Tra due Paesi soci e alleati, vicini per tante ragioni, questo sembrerebbe ovvio, ma non è così. Capacità di aprirsi al dialogo senza pregiudizi è una dote meno diffusa di quello che si crede. Richiede pragmatismo (questo, a torto poco considerato, antidoto alla chiusura ideologica e al fanatismo) e Macron ha dimostrato largamente di essere pragmatico, trattando con Trump, dal quale lo separa un abisso intellettuale e politico. Col duo lego-grillino le differenze, specie in materia di Europa, sono certamente profonde. Però Macron è lungi dall’essere un sostenitore incondizionale e acritico dell’attuale stato di cose europeo. Ha riaffermato in modo indiscutibile il suo fermissimo europeismo, ma ha anche avviato un processo di revisione e riforme in seno all’Unione che, se la Merkel è d’accordo, dovrebbe cristallizzarsi a partire del Consiglio Europeo di fine giugno. In questo processo, l’appoggio italiano può essere di grande importanza (anche tenuto conto dell’appannamento della Spagna, presa dai suoi problemi interni e comunque mai determinante). Un “asse latino” avrebbe certamente più forza di posizioni isolate. È possibile stabilirlo? Francia e Italia hanno, a ben guardare, interessi e situazioni reali abbastanza simili: alto debito, legislazione del lavoro e sociale complessa, tendenza mai veramente vinta al protezionismo. Ma se alla Francia la sponda italiana sarà utile, per l’Italia, se vuole condurre una politica sensata e non populisticamente declaratoria, la sponda francese è essenziale.

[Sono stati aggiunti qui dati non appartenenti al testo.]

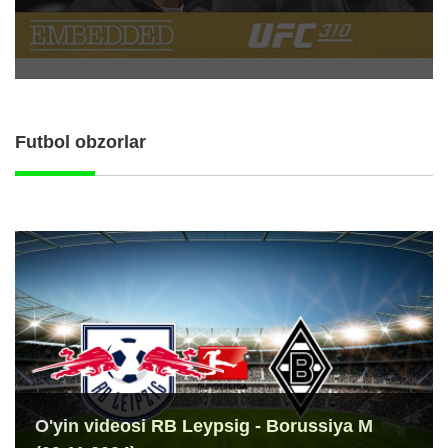
Futbol obzorlar
O'yin videosi RB Leypsig - Borussiya M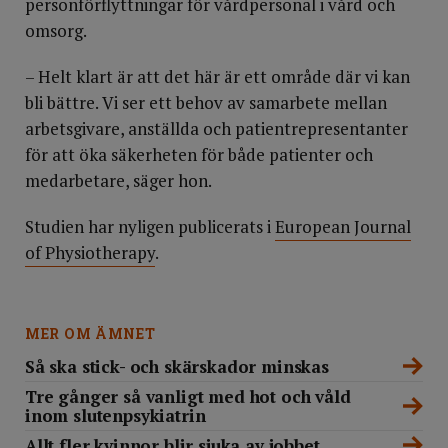
personförflyttningar för vårdpersonal i vård och
omsorg.
– Helt klart är att det här är ett område där vi kan
bli bättre. Vi ser ett behov av samarbete mellan
arbetsgivare, anställda och patientrepresentanter
för att öka säkerheten för både patienter och
medarbetare, säger hon.
Studien har
nyligen publicerats i
European Journal
of Physiotherapy
.
MER OM ÄMNET
Så ska stick- och skärskador minskas
Tre gånger så vanligt med hot och våld
inom slutenpsykiatrin
Allt fler kvinnor blir sjuka av jobbet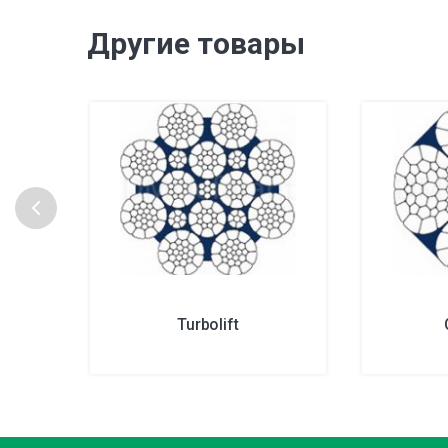
Другие товары
Turbolift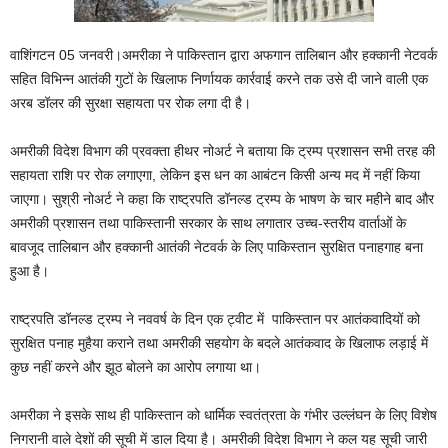
वाशिंगटन 05 जनवरी।अमरीका ने पाकिस्‍तान द्वारा अफगान तालिबान और हक्‍कानी नेटवर्क
सहित विभिन्‍न आतंकी गुटों के खिलाफ निर्णायक कार्रवाई करने तक उसे दी जाने वाली एक
अरब डॉलर की सुरक्षा सहायता पर रोक लगा दी है।
अमरीकी विदेश विभाग की प्रवक्‍ता हीथर नोअर्ट ने बताया कि ट्रम्‍प प्रशासन सभी तरह की
सहायता राशि पर रोक लगाएगा, लेकिन इस धन का आबंटन किसी अन्‍य मद में नहीं किया
जाएगा। सुश्री नोअर्ट ने कहा कि राष्‍ट्रपति डॉनल्‍ड ट्रम्‍प के भाषण के चार महीने बाद और
अमरीकी प्रशासन तथा पाकिस्‍तानी सरकार के साथ लगातार उच्‍च-स्‍तरीय वार्ताओं के
बावजूद तालिबान और हक्‍कानी आतंकी नेटवर्क के लिए पाकिस्‍तान सुरक्षित पनाहगाह बना
हुआ है।
राष्‍ट्रपति डॉनल्‍ड ट्रम्‍प ने नववर्ष के दिन एक ट्वीट में पाकिस्‍तान पर आतंकवादियों को
सुरक्षित पनाह मुहैया कराने तथा अमरीकी सहयोग के बदले आतंकवाद के खिलाफ लड़ाई में
कुछ नहीं करने और झूठ बोलने का आरोप लगाया था।
अमरीका ने इसके साथ ही पाकिस्‍तान को धार्मिक स्‍वतंत्रता के गंभीर उल्‍लंघन के लिए विशेष
निगरानी वाले देशों की सूची में डाल दिया है। अमरीकी विदेश विभाग ने कल यह सूची जारी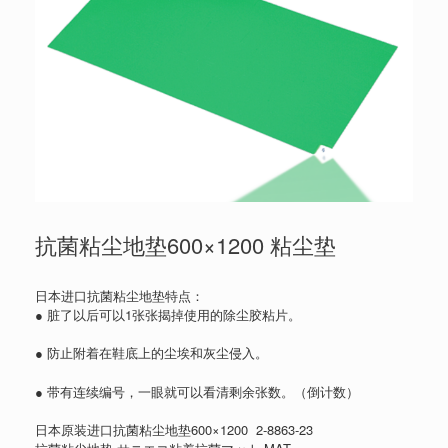
抗菌粘尘地垫600×1200 粘尘垫
日本进口抗菌粘尘地垫特点：
● 脏了以后可以1张张揭掉使用的除尘胶粘片。
● 防止附着在鞋底上的尘埃和灰尘侵入。
● 带有连续编号，一眼就可以看清剩余张数。（倒计数）
日本原装进口抗菌粘尘地垫600×1200 2-8863-23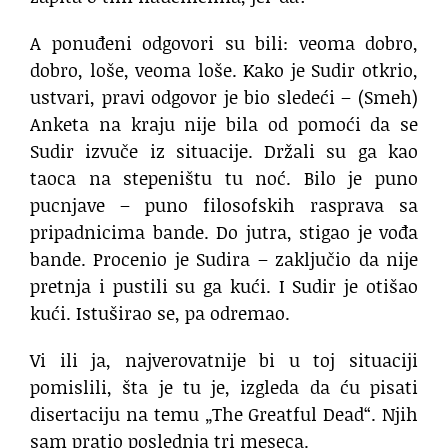
A ponuđeni odgovori su bili: veoma dobro,
dobro, loše, veoma loše. Kako je Sudir otkrio,
ustvari, pravi odgovor je bio sledeći – (Smeh)
Anketa na kraju nije bila od pomoći da se
Sudir izvuče iz situacije. Držali su ga kao
taoca na stepeništu tu noć. Bilo je puno
pucnjave – puno filosofskih rasprava sa
pripadnicima bande. Do jutra, stigao je vođa
bande. Procenio je Sudira – zaključio da nije
pretnja i pustili su ga kući. I Sudir je otišao
kući. Istuširao se, pa odremao.
Vi ili ja, najverovatnije bi u toj situaciji
pomislili, šta je tu je, izgleda da ću pisati
disertaciju na temu „The Greatful Dead“. Njih
sam pratio poslednja tri meseca.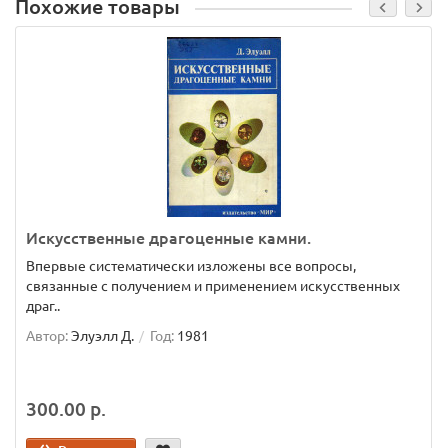
Похожие товары
Искусственные драгоценные камни.
Впервые систематически изложены все вопросы,
связанные с получением и применением искусственных
драг..
Автор:
Элуэлл Д.
Год:
1981
300.00 р.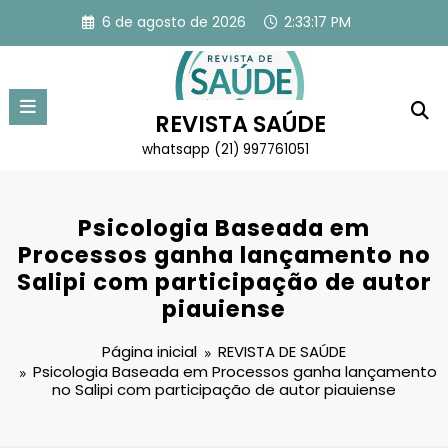
Pular
6 de agosto de 2026
2:33:17 PM
para
o
conteúdo
REVISTA SAÚDE
whatsapp (21) 997761051
Psicologia Baseada em
Processos ganha lançamento no
Salipi com participação de autor
piauiense
Página inicial
REVISTA DE SAÚDE
Psicologia Baseada em Processos ganha lançamento
no Salipi com participação de autor piauiense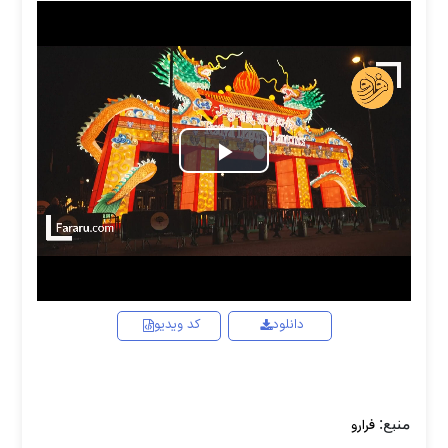
Play
Video
دانلود
کد ویدیو
منبع:
فرارو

Il nuovo governo italiano, e in particolare il nuovo Presidente del Consiglio, è dunque davanti ad una scelta, se inoltrarsi in una politica di rabbiosa ostilità a tutto quanto è europeo, o se operare assieme alla Francia e ad altri per ottenere dall’Europa quei vantaggi che da tempo le spettano. Ciò però presuppone un ancoraggio fermo e non dubbio al quadro europeo, altrimenti nessuno ci darà una mano. Si tratta di una strada stretta, di un equilibrio difficile. Speriamo che i partiti della maggioranza lascino il Premier condurre l’azione necessaria, come egli stesso ha promesso nelle sue varie dichiarazioni (interessante, parlando di Europa, il suo accenno alla ricerca di “opportune alleanze”). Dopotutto, egli si presenta come un internazionalista, di casa a Parigi, Vienna, New York e altri luoghi.
Bisognerà anche poter contare sulla nostra diplomazia, che è preparata e capace. So bene, per lunga esperienza, che il ruolo di un Ambasciatore non basta di per sé ad assicurare il successo, ma anche che esso può essere utilissimo e, in certi casi, persino determinante.

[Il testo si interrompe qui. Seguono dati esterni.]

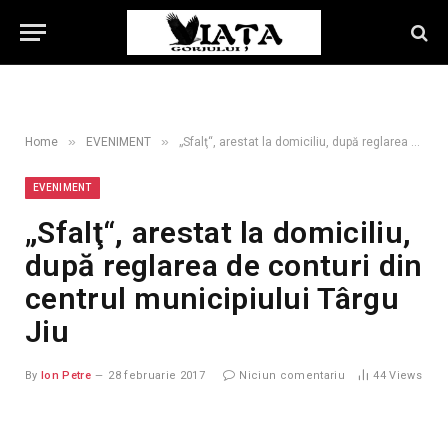
»
»
Home
EVENIMENT
„Sfalţ“, arestat la domiciliu, după reglarea de conturi din centrul municipiului Târgu Jiu
EVENIMENT
„Sfalţ“, arestat la domiciliu,
după reglarea de conturi din
centrul municipiului Târgu
Jiu
By
Ion Petre
28 februarie 2017
Niciun comentariu
44
Views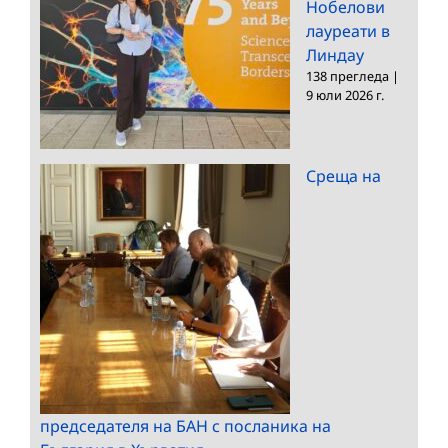
Нобелови
лауреати в
Линдау
138 прегледа
|
9 юли 2026 г.
Среща на
председателя на БАН с посланика на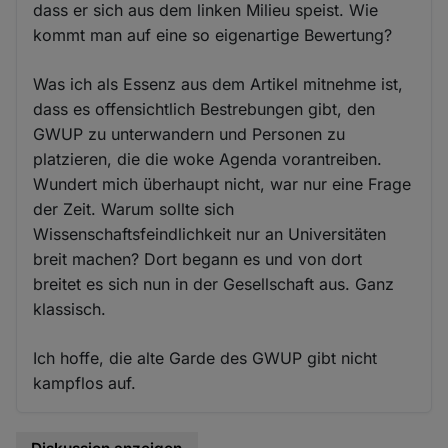
dass er sich aus dem linken Milieu speist. Wie
kommt man auf eine so eigenartige Bewertung?
Was ich als Essenz aus dem Artikel mitnehme ist,
dass es offensichtlich Bestrebungen gibt, den
GWUP zu unterwandern und Personen zu
platzieren, die die woke Agenda vorantreiben.
Wundert mich überhaupt nicht, war nur eine Frage
der Zeit. Warum sollte sich
Wissenschaftsfeindlichkeit nur an Universitäten
breit machen? Dort begann es und von dort
breitet es sich nun in der Gesellschaft aus. Ganz
klassisch.
Ich hoffe, die alte Garde des GWUP gibt nicht
kampflos auf.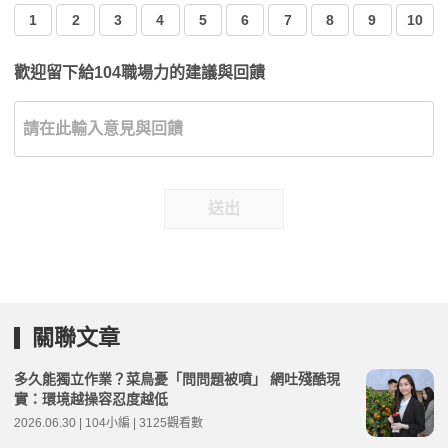
1
2
3
4
5
6
7
8
9
10
歡迎留下給104職場力的建議與回饋
送出
關聯文章
多久能獨立作業？菜鳥憂「問問題被噴」 網吐殘酷現
實：環境越操容忍度越低
2026.06.30 | 104小編 | 3125觀看數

Buon lavoro dunque alla nostra Ambasciatrice a Parigi, la bravissima Teresa Castaldo, che ha fatto le sue prove a Buenos Aires (e non si creda che fosse una situazione facile e poco rilevante). Dovrà fare da ponte tra estremi quasi opposti, limare asperità, spiegare agli uni e agli altri quella che sarà, magari e di volta in volta, la semplice ragionevolezza.